Barillari (M5S): “Lavoratori tenete duro e non firmate perché siamo convinti che il presidente della Regione Lazio cadrà presto”

ROMA – “Non dovete firmare nessuno contratto, non firmate perché la giustizia prima o poi arriverà, se andrà tutto bene come speriamo, la prossima settimana cade la Regione e Zingaretti se ne va ”. E’ il consigliere regionale Barillari a gridarlo sotto le finestre del Ministero del Lavoro, dove oggi si sono riuniti gli oltre 2500 lavoratori Cup Recup e amministrativi delle Aziende ospedaliere e sanitarie del Lazio per protestare contro i nuovi contratti di demansionamento e riduzione salariale che vorrebbero applicargli con la nuova gara d’appalto (da 80 milioni di euro) vinta dalle aziende SDS e GPI.

Vicenda che Barillari (M5s) e il suo gruppo consiliare hanno provveduto a a segnalare, sporgendo denuncia presso la Corte dei Conti, l’Anac e l’Ispettorato del lavoro.
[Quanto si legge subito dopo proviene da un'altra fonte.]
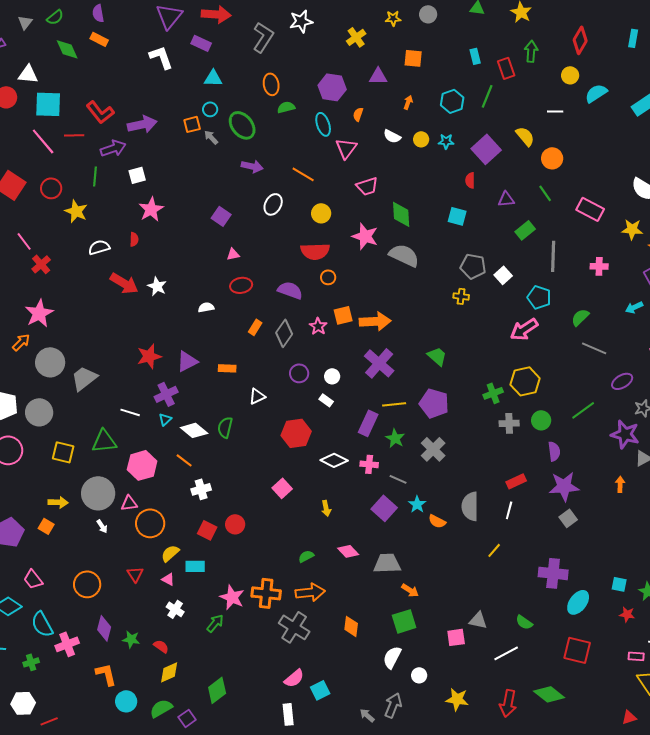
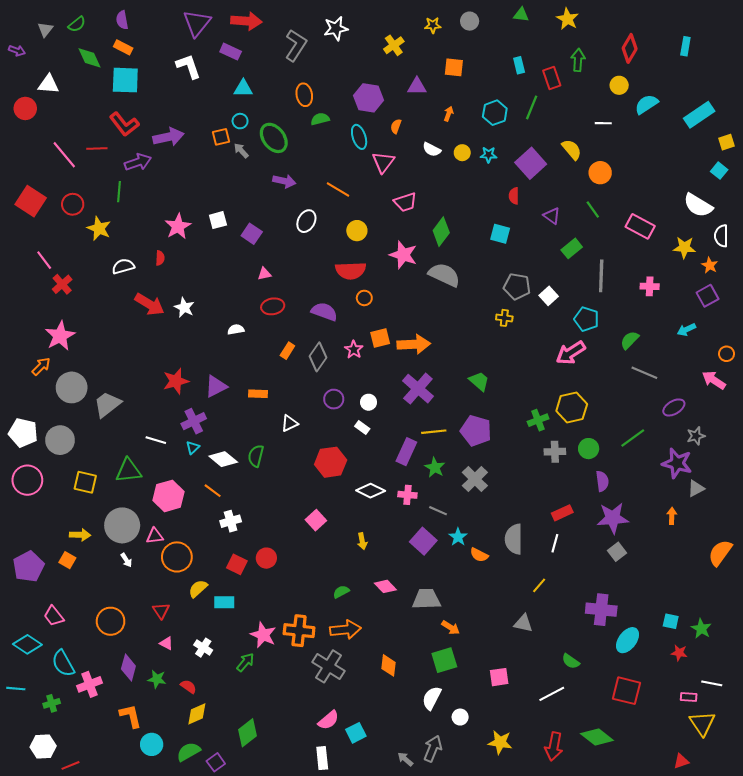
cyan square: (48, 104) -> (125, 80), moved
white square: (137, 175) -> (218, 220), moved
purple triangle: (506, 199) -> (552, 216), turned 42
green diamond: (401, 214) -> (441, 232), turned 40
pink triangle: (168, 579) -> (166, 643), moved
gray triangle: (478, 620) -> (523, 623), moved

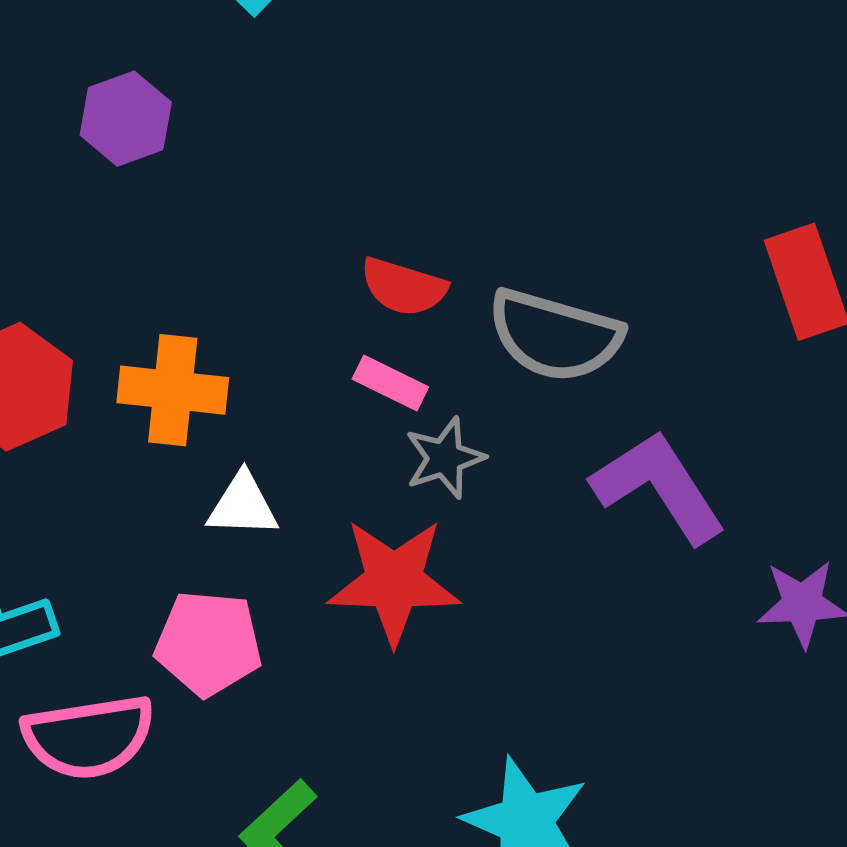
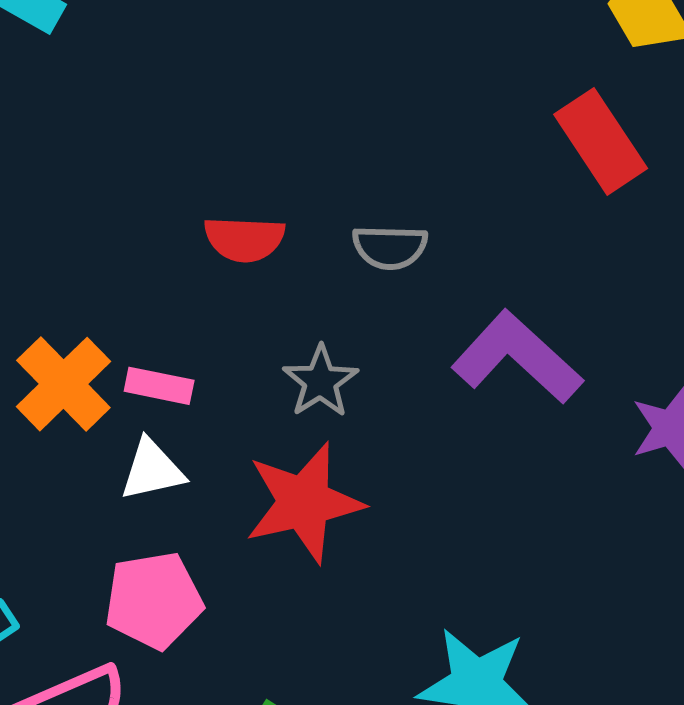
gray semicircle: (555, 335) -> (390, 247), size x0.6
pink rectangle: (390, 383) -> (159, 386), moved
orange cross: (173, 390) -> (63, 384), turned -36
“O Anac si pronuncia sull’irregolarità del bando sotto tutti i punti di vista, o arriva l’Ispettorato del lavoro a giudicare illegali i contratti; o l’assessore regionale al Lavoro rispetta la sospensiva, o la Corte dei Conti accuserà la Regione di avere intrallazzato, insomma qualcosa accadrà”.

Conclude il consigliere, certo di una vittoria da parte di tutti i lavoratori, specificando inoltre “questo è un problema di competenza regionale, il Ministero del Lavoro ha più volte sollecitato il presidente Zingaretti, che rifiuta qualsiasi incontro”.

A parlare è poi una dipendente viterbese “Il consigliere viterbese Panunzi non ci ha mai sostenuto, farei vivere loro con 600 euro. Sono 15 anni che mi fanno fare la giullare, il nostro consigliere mi sbatte a destra e manca”.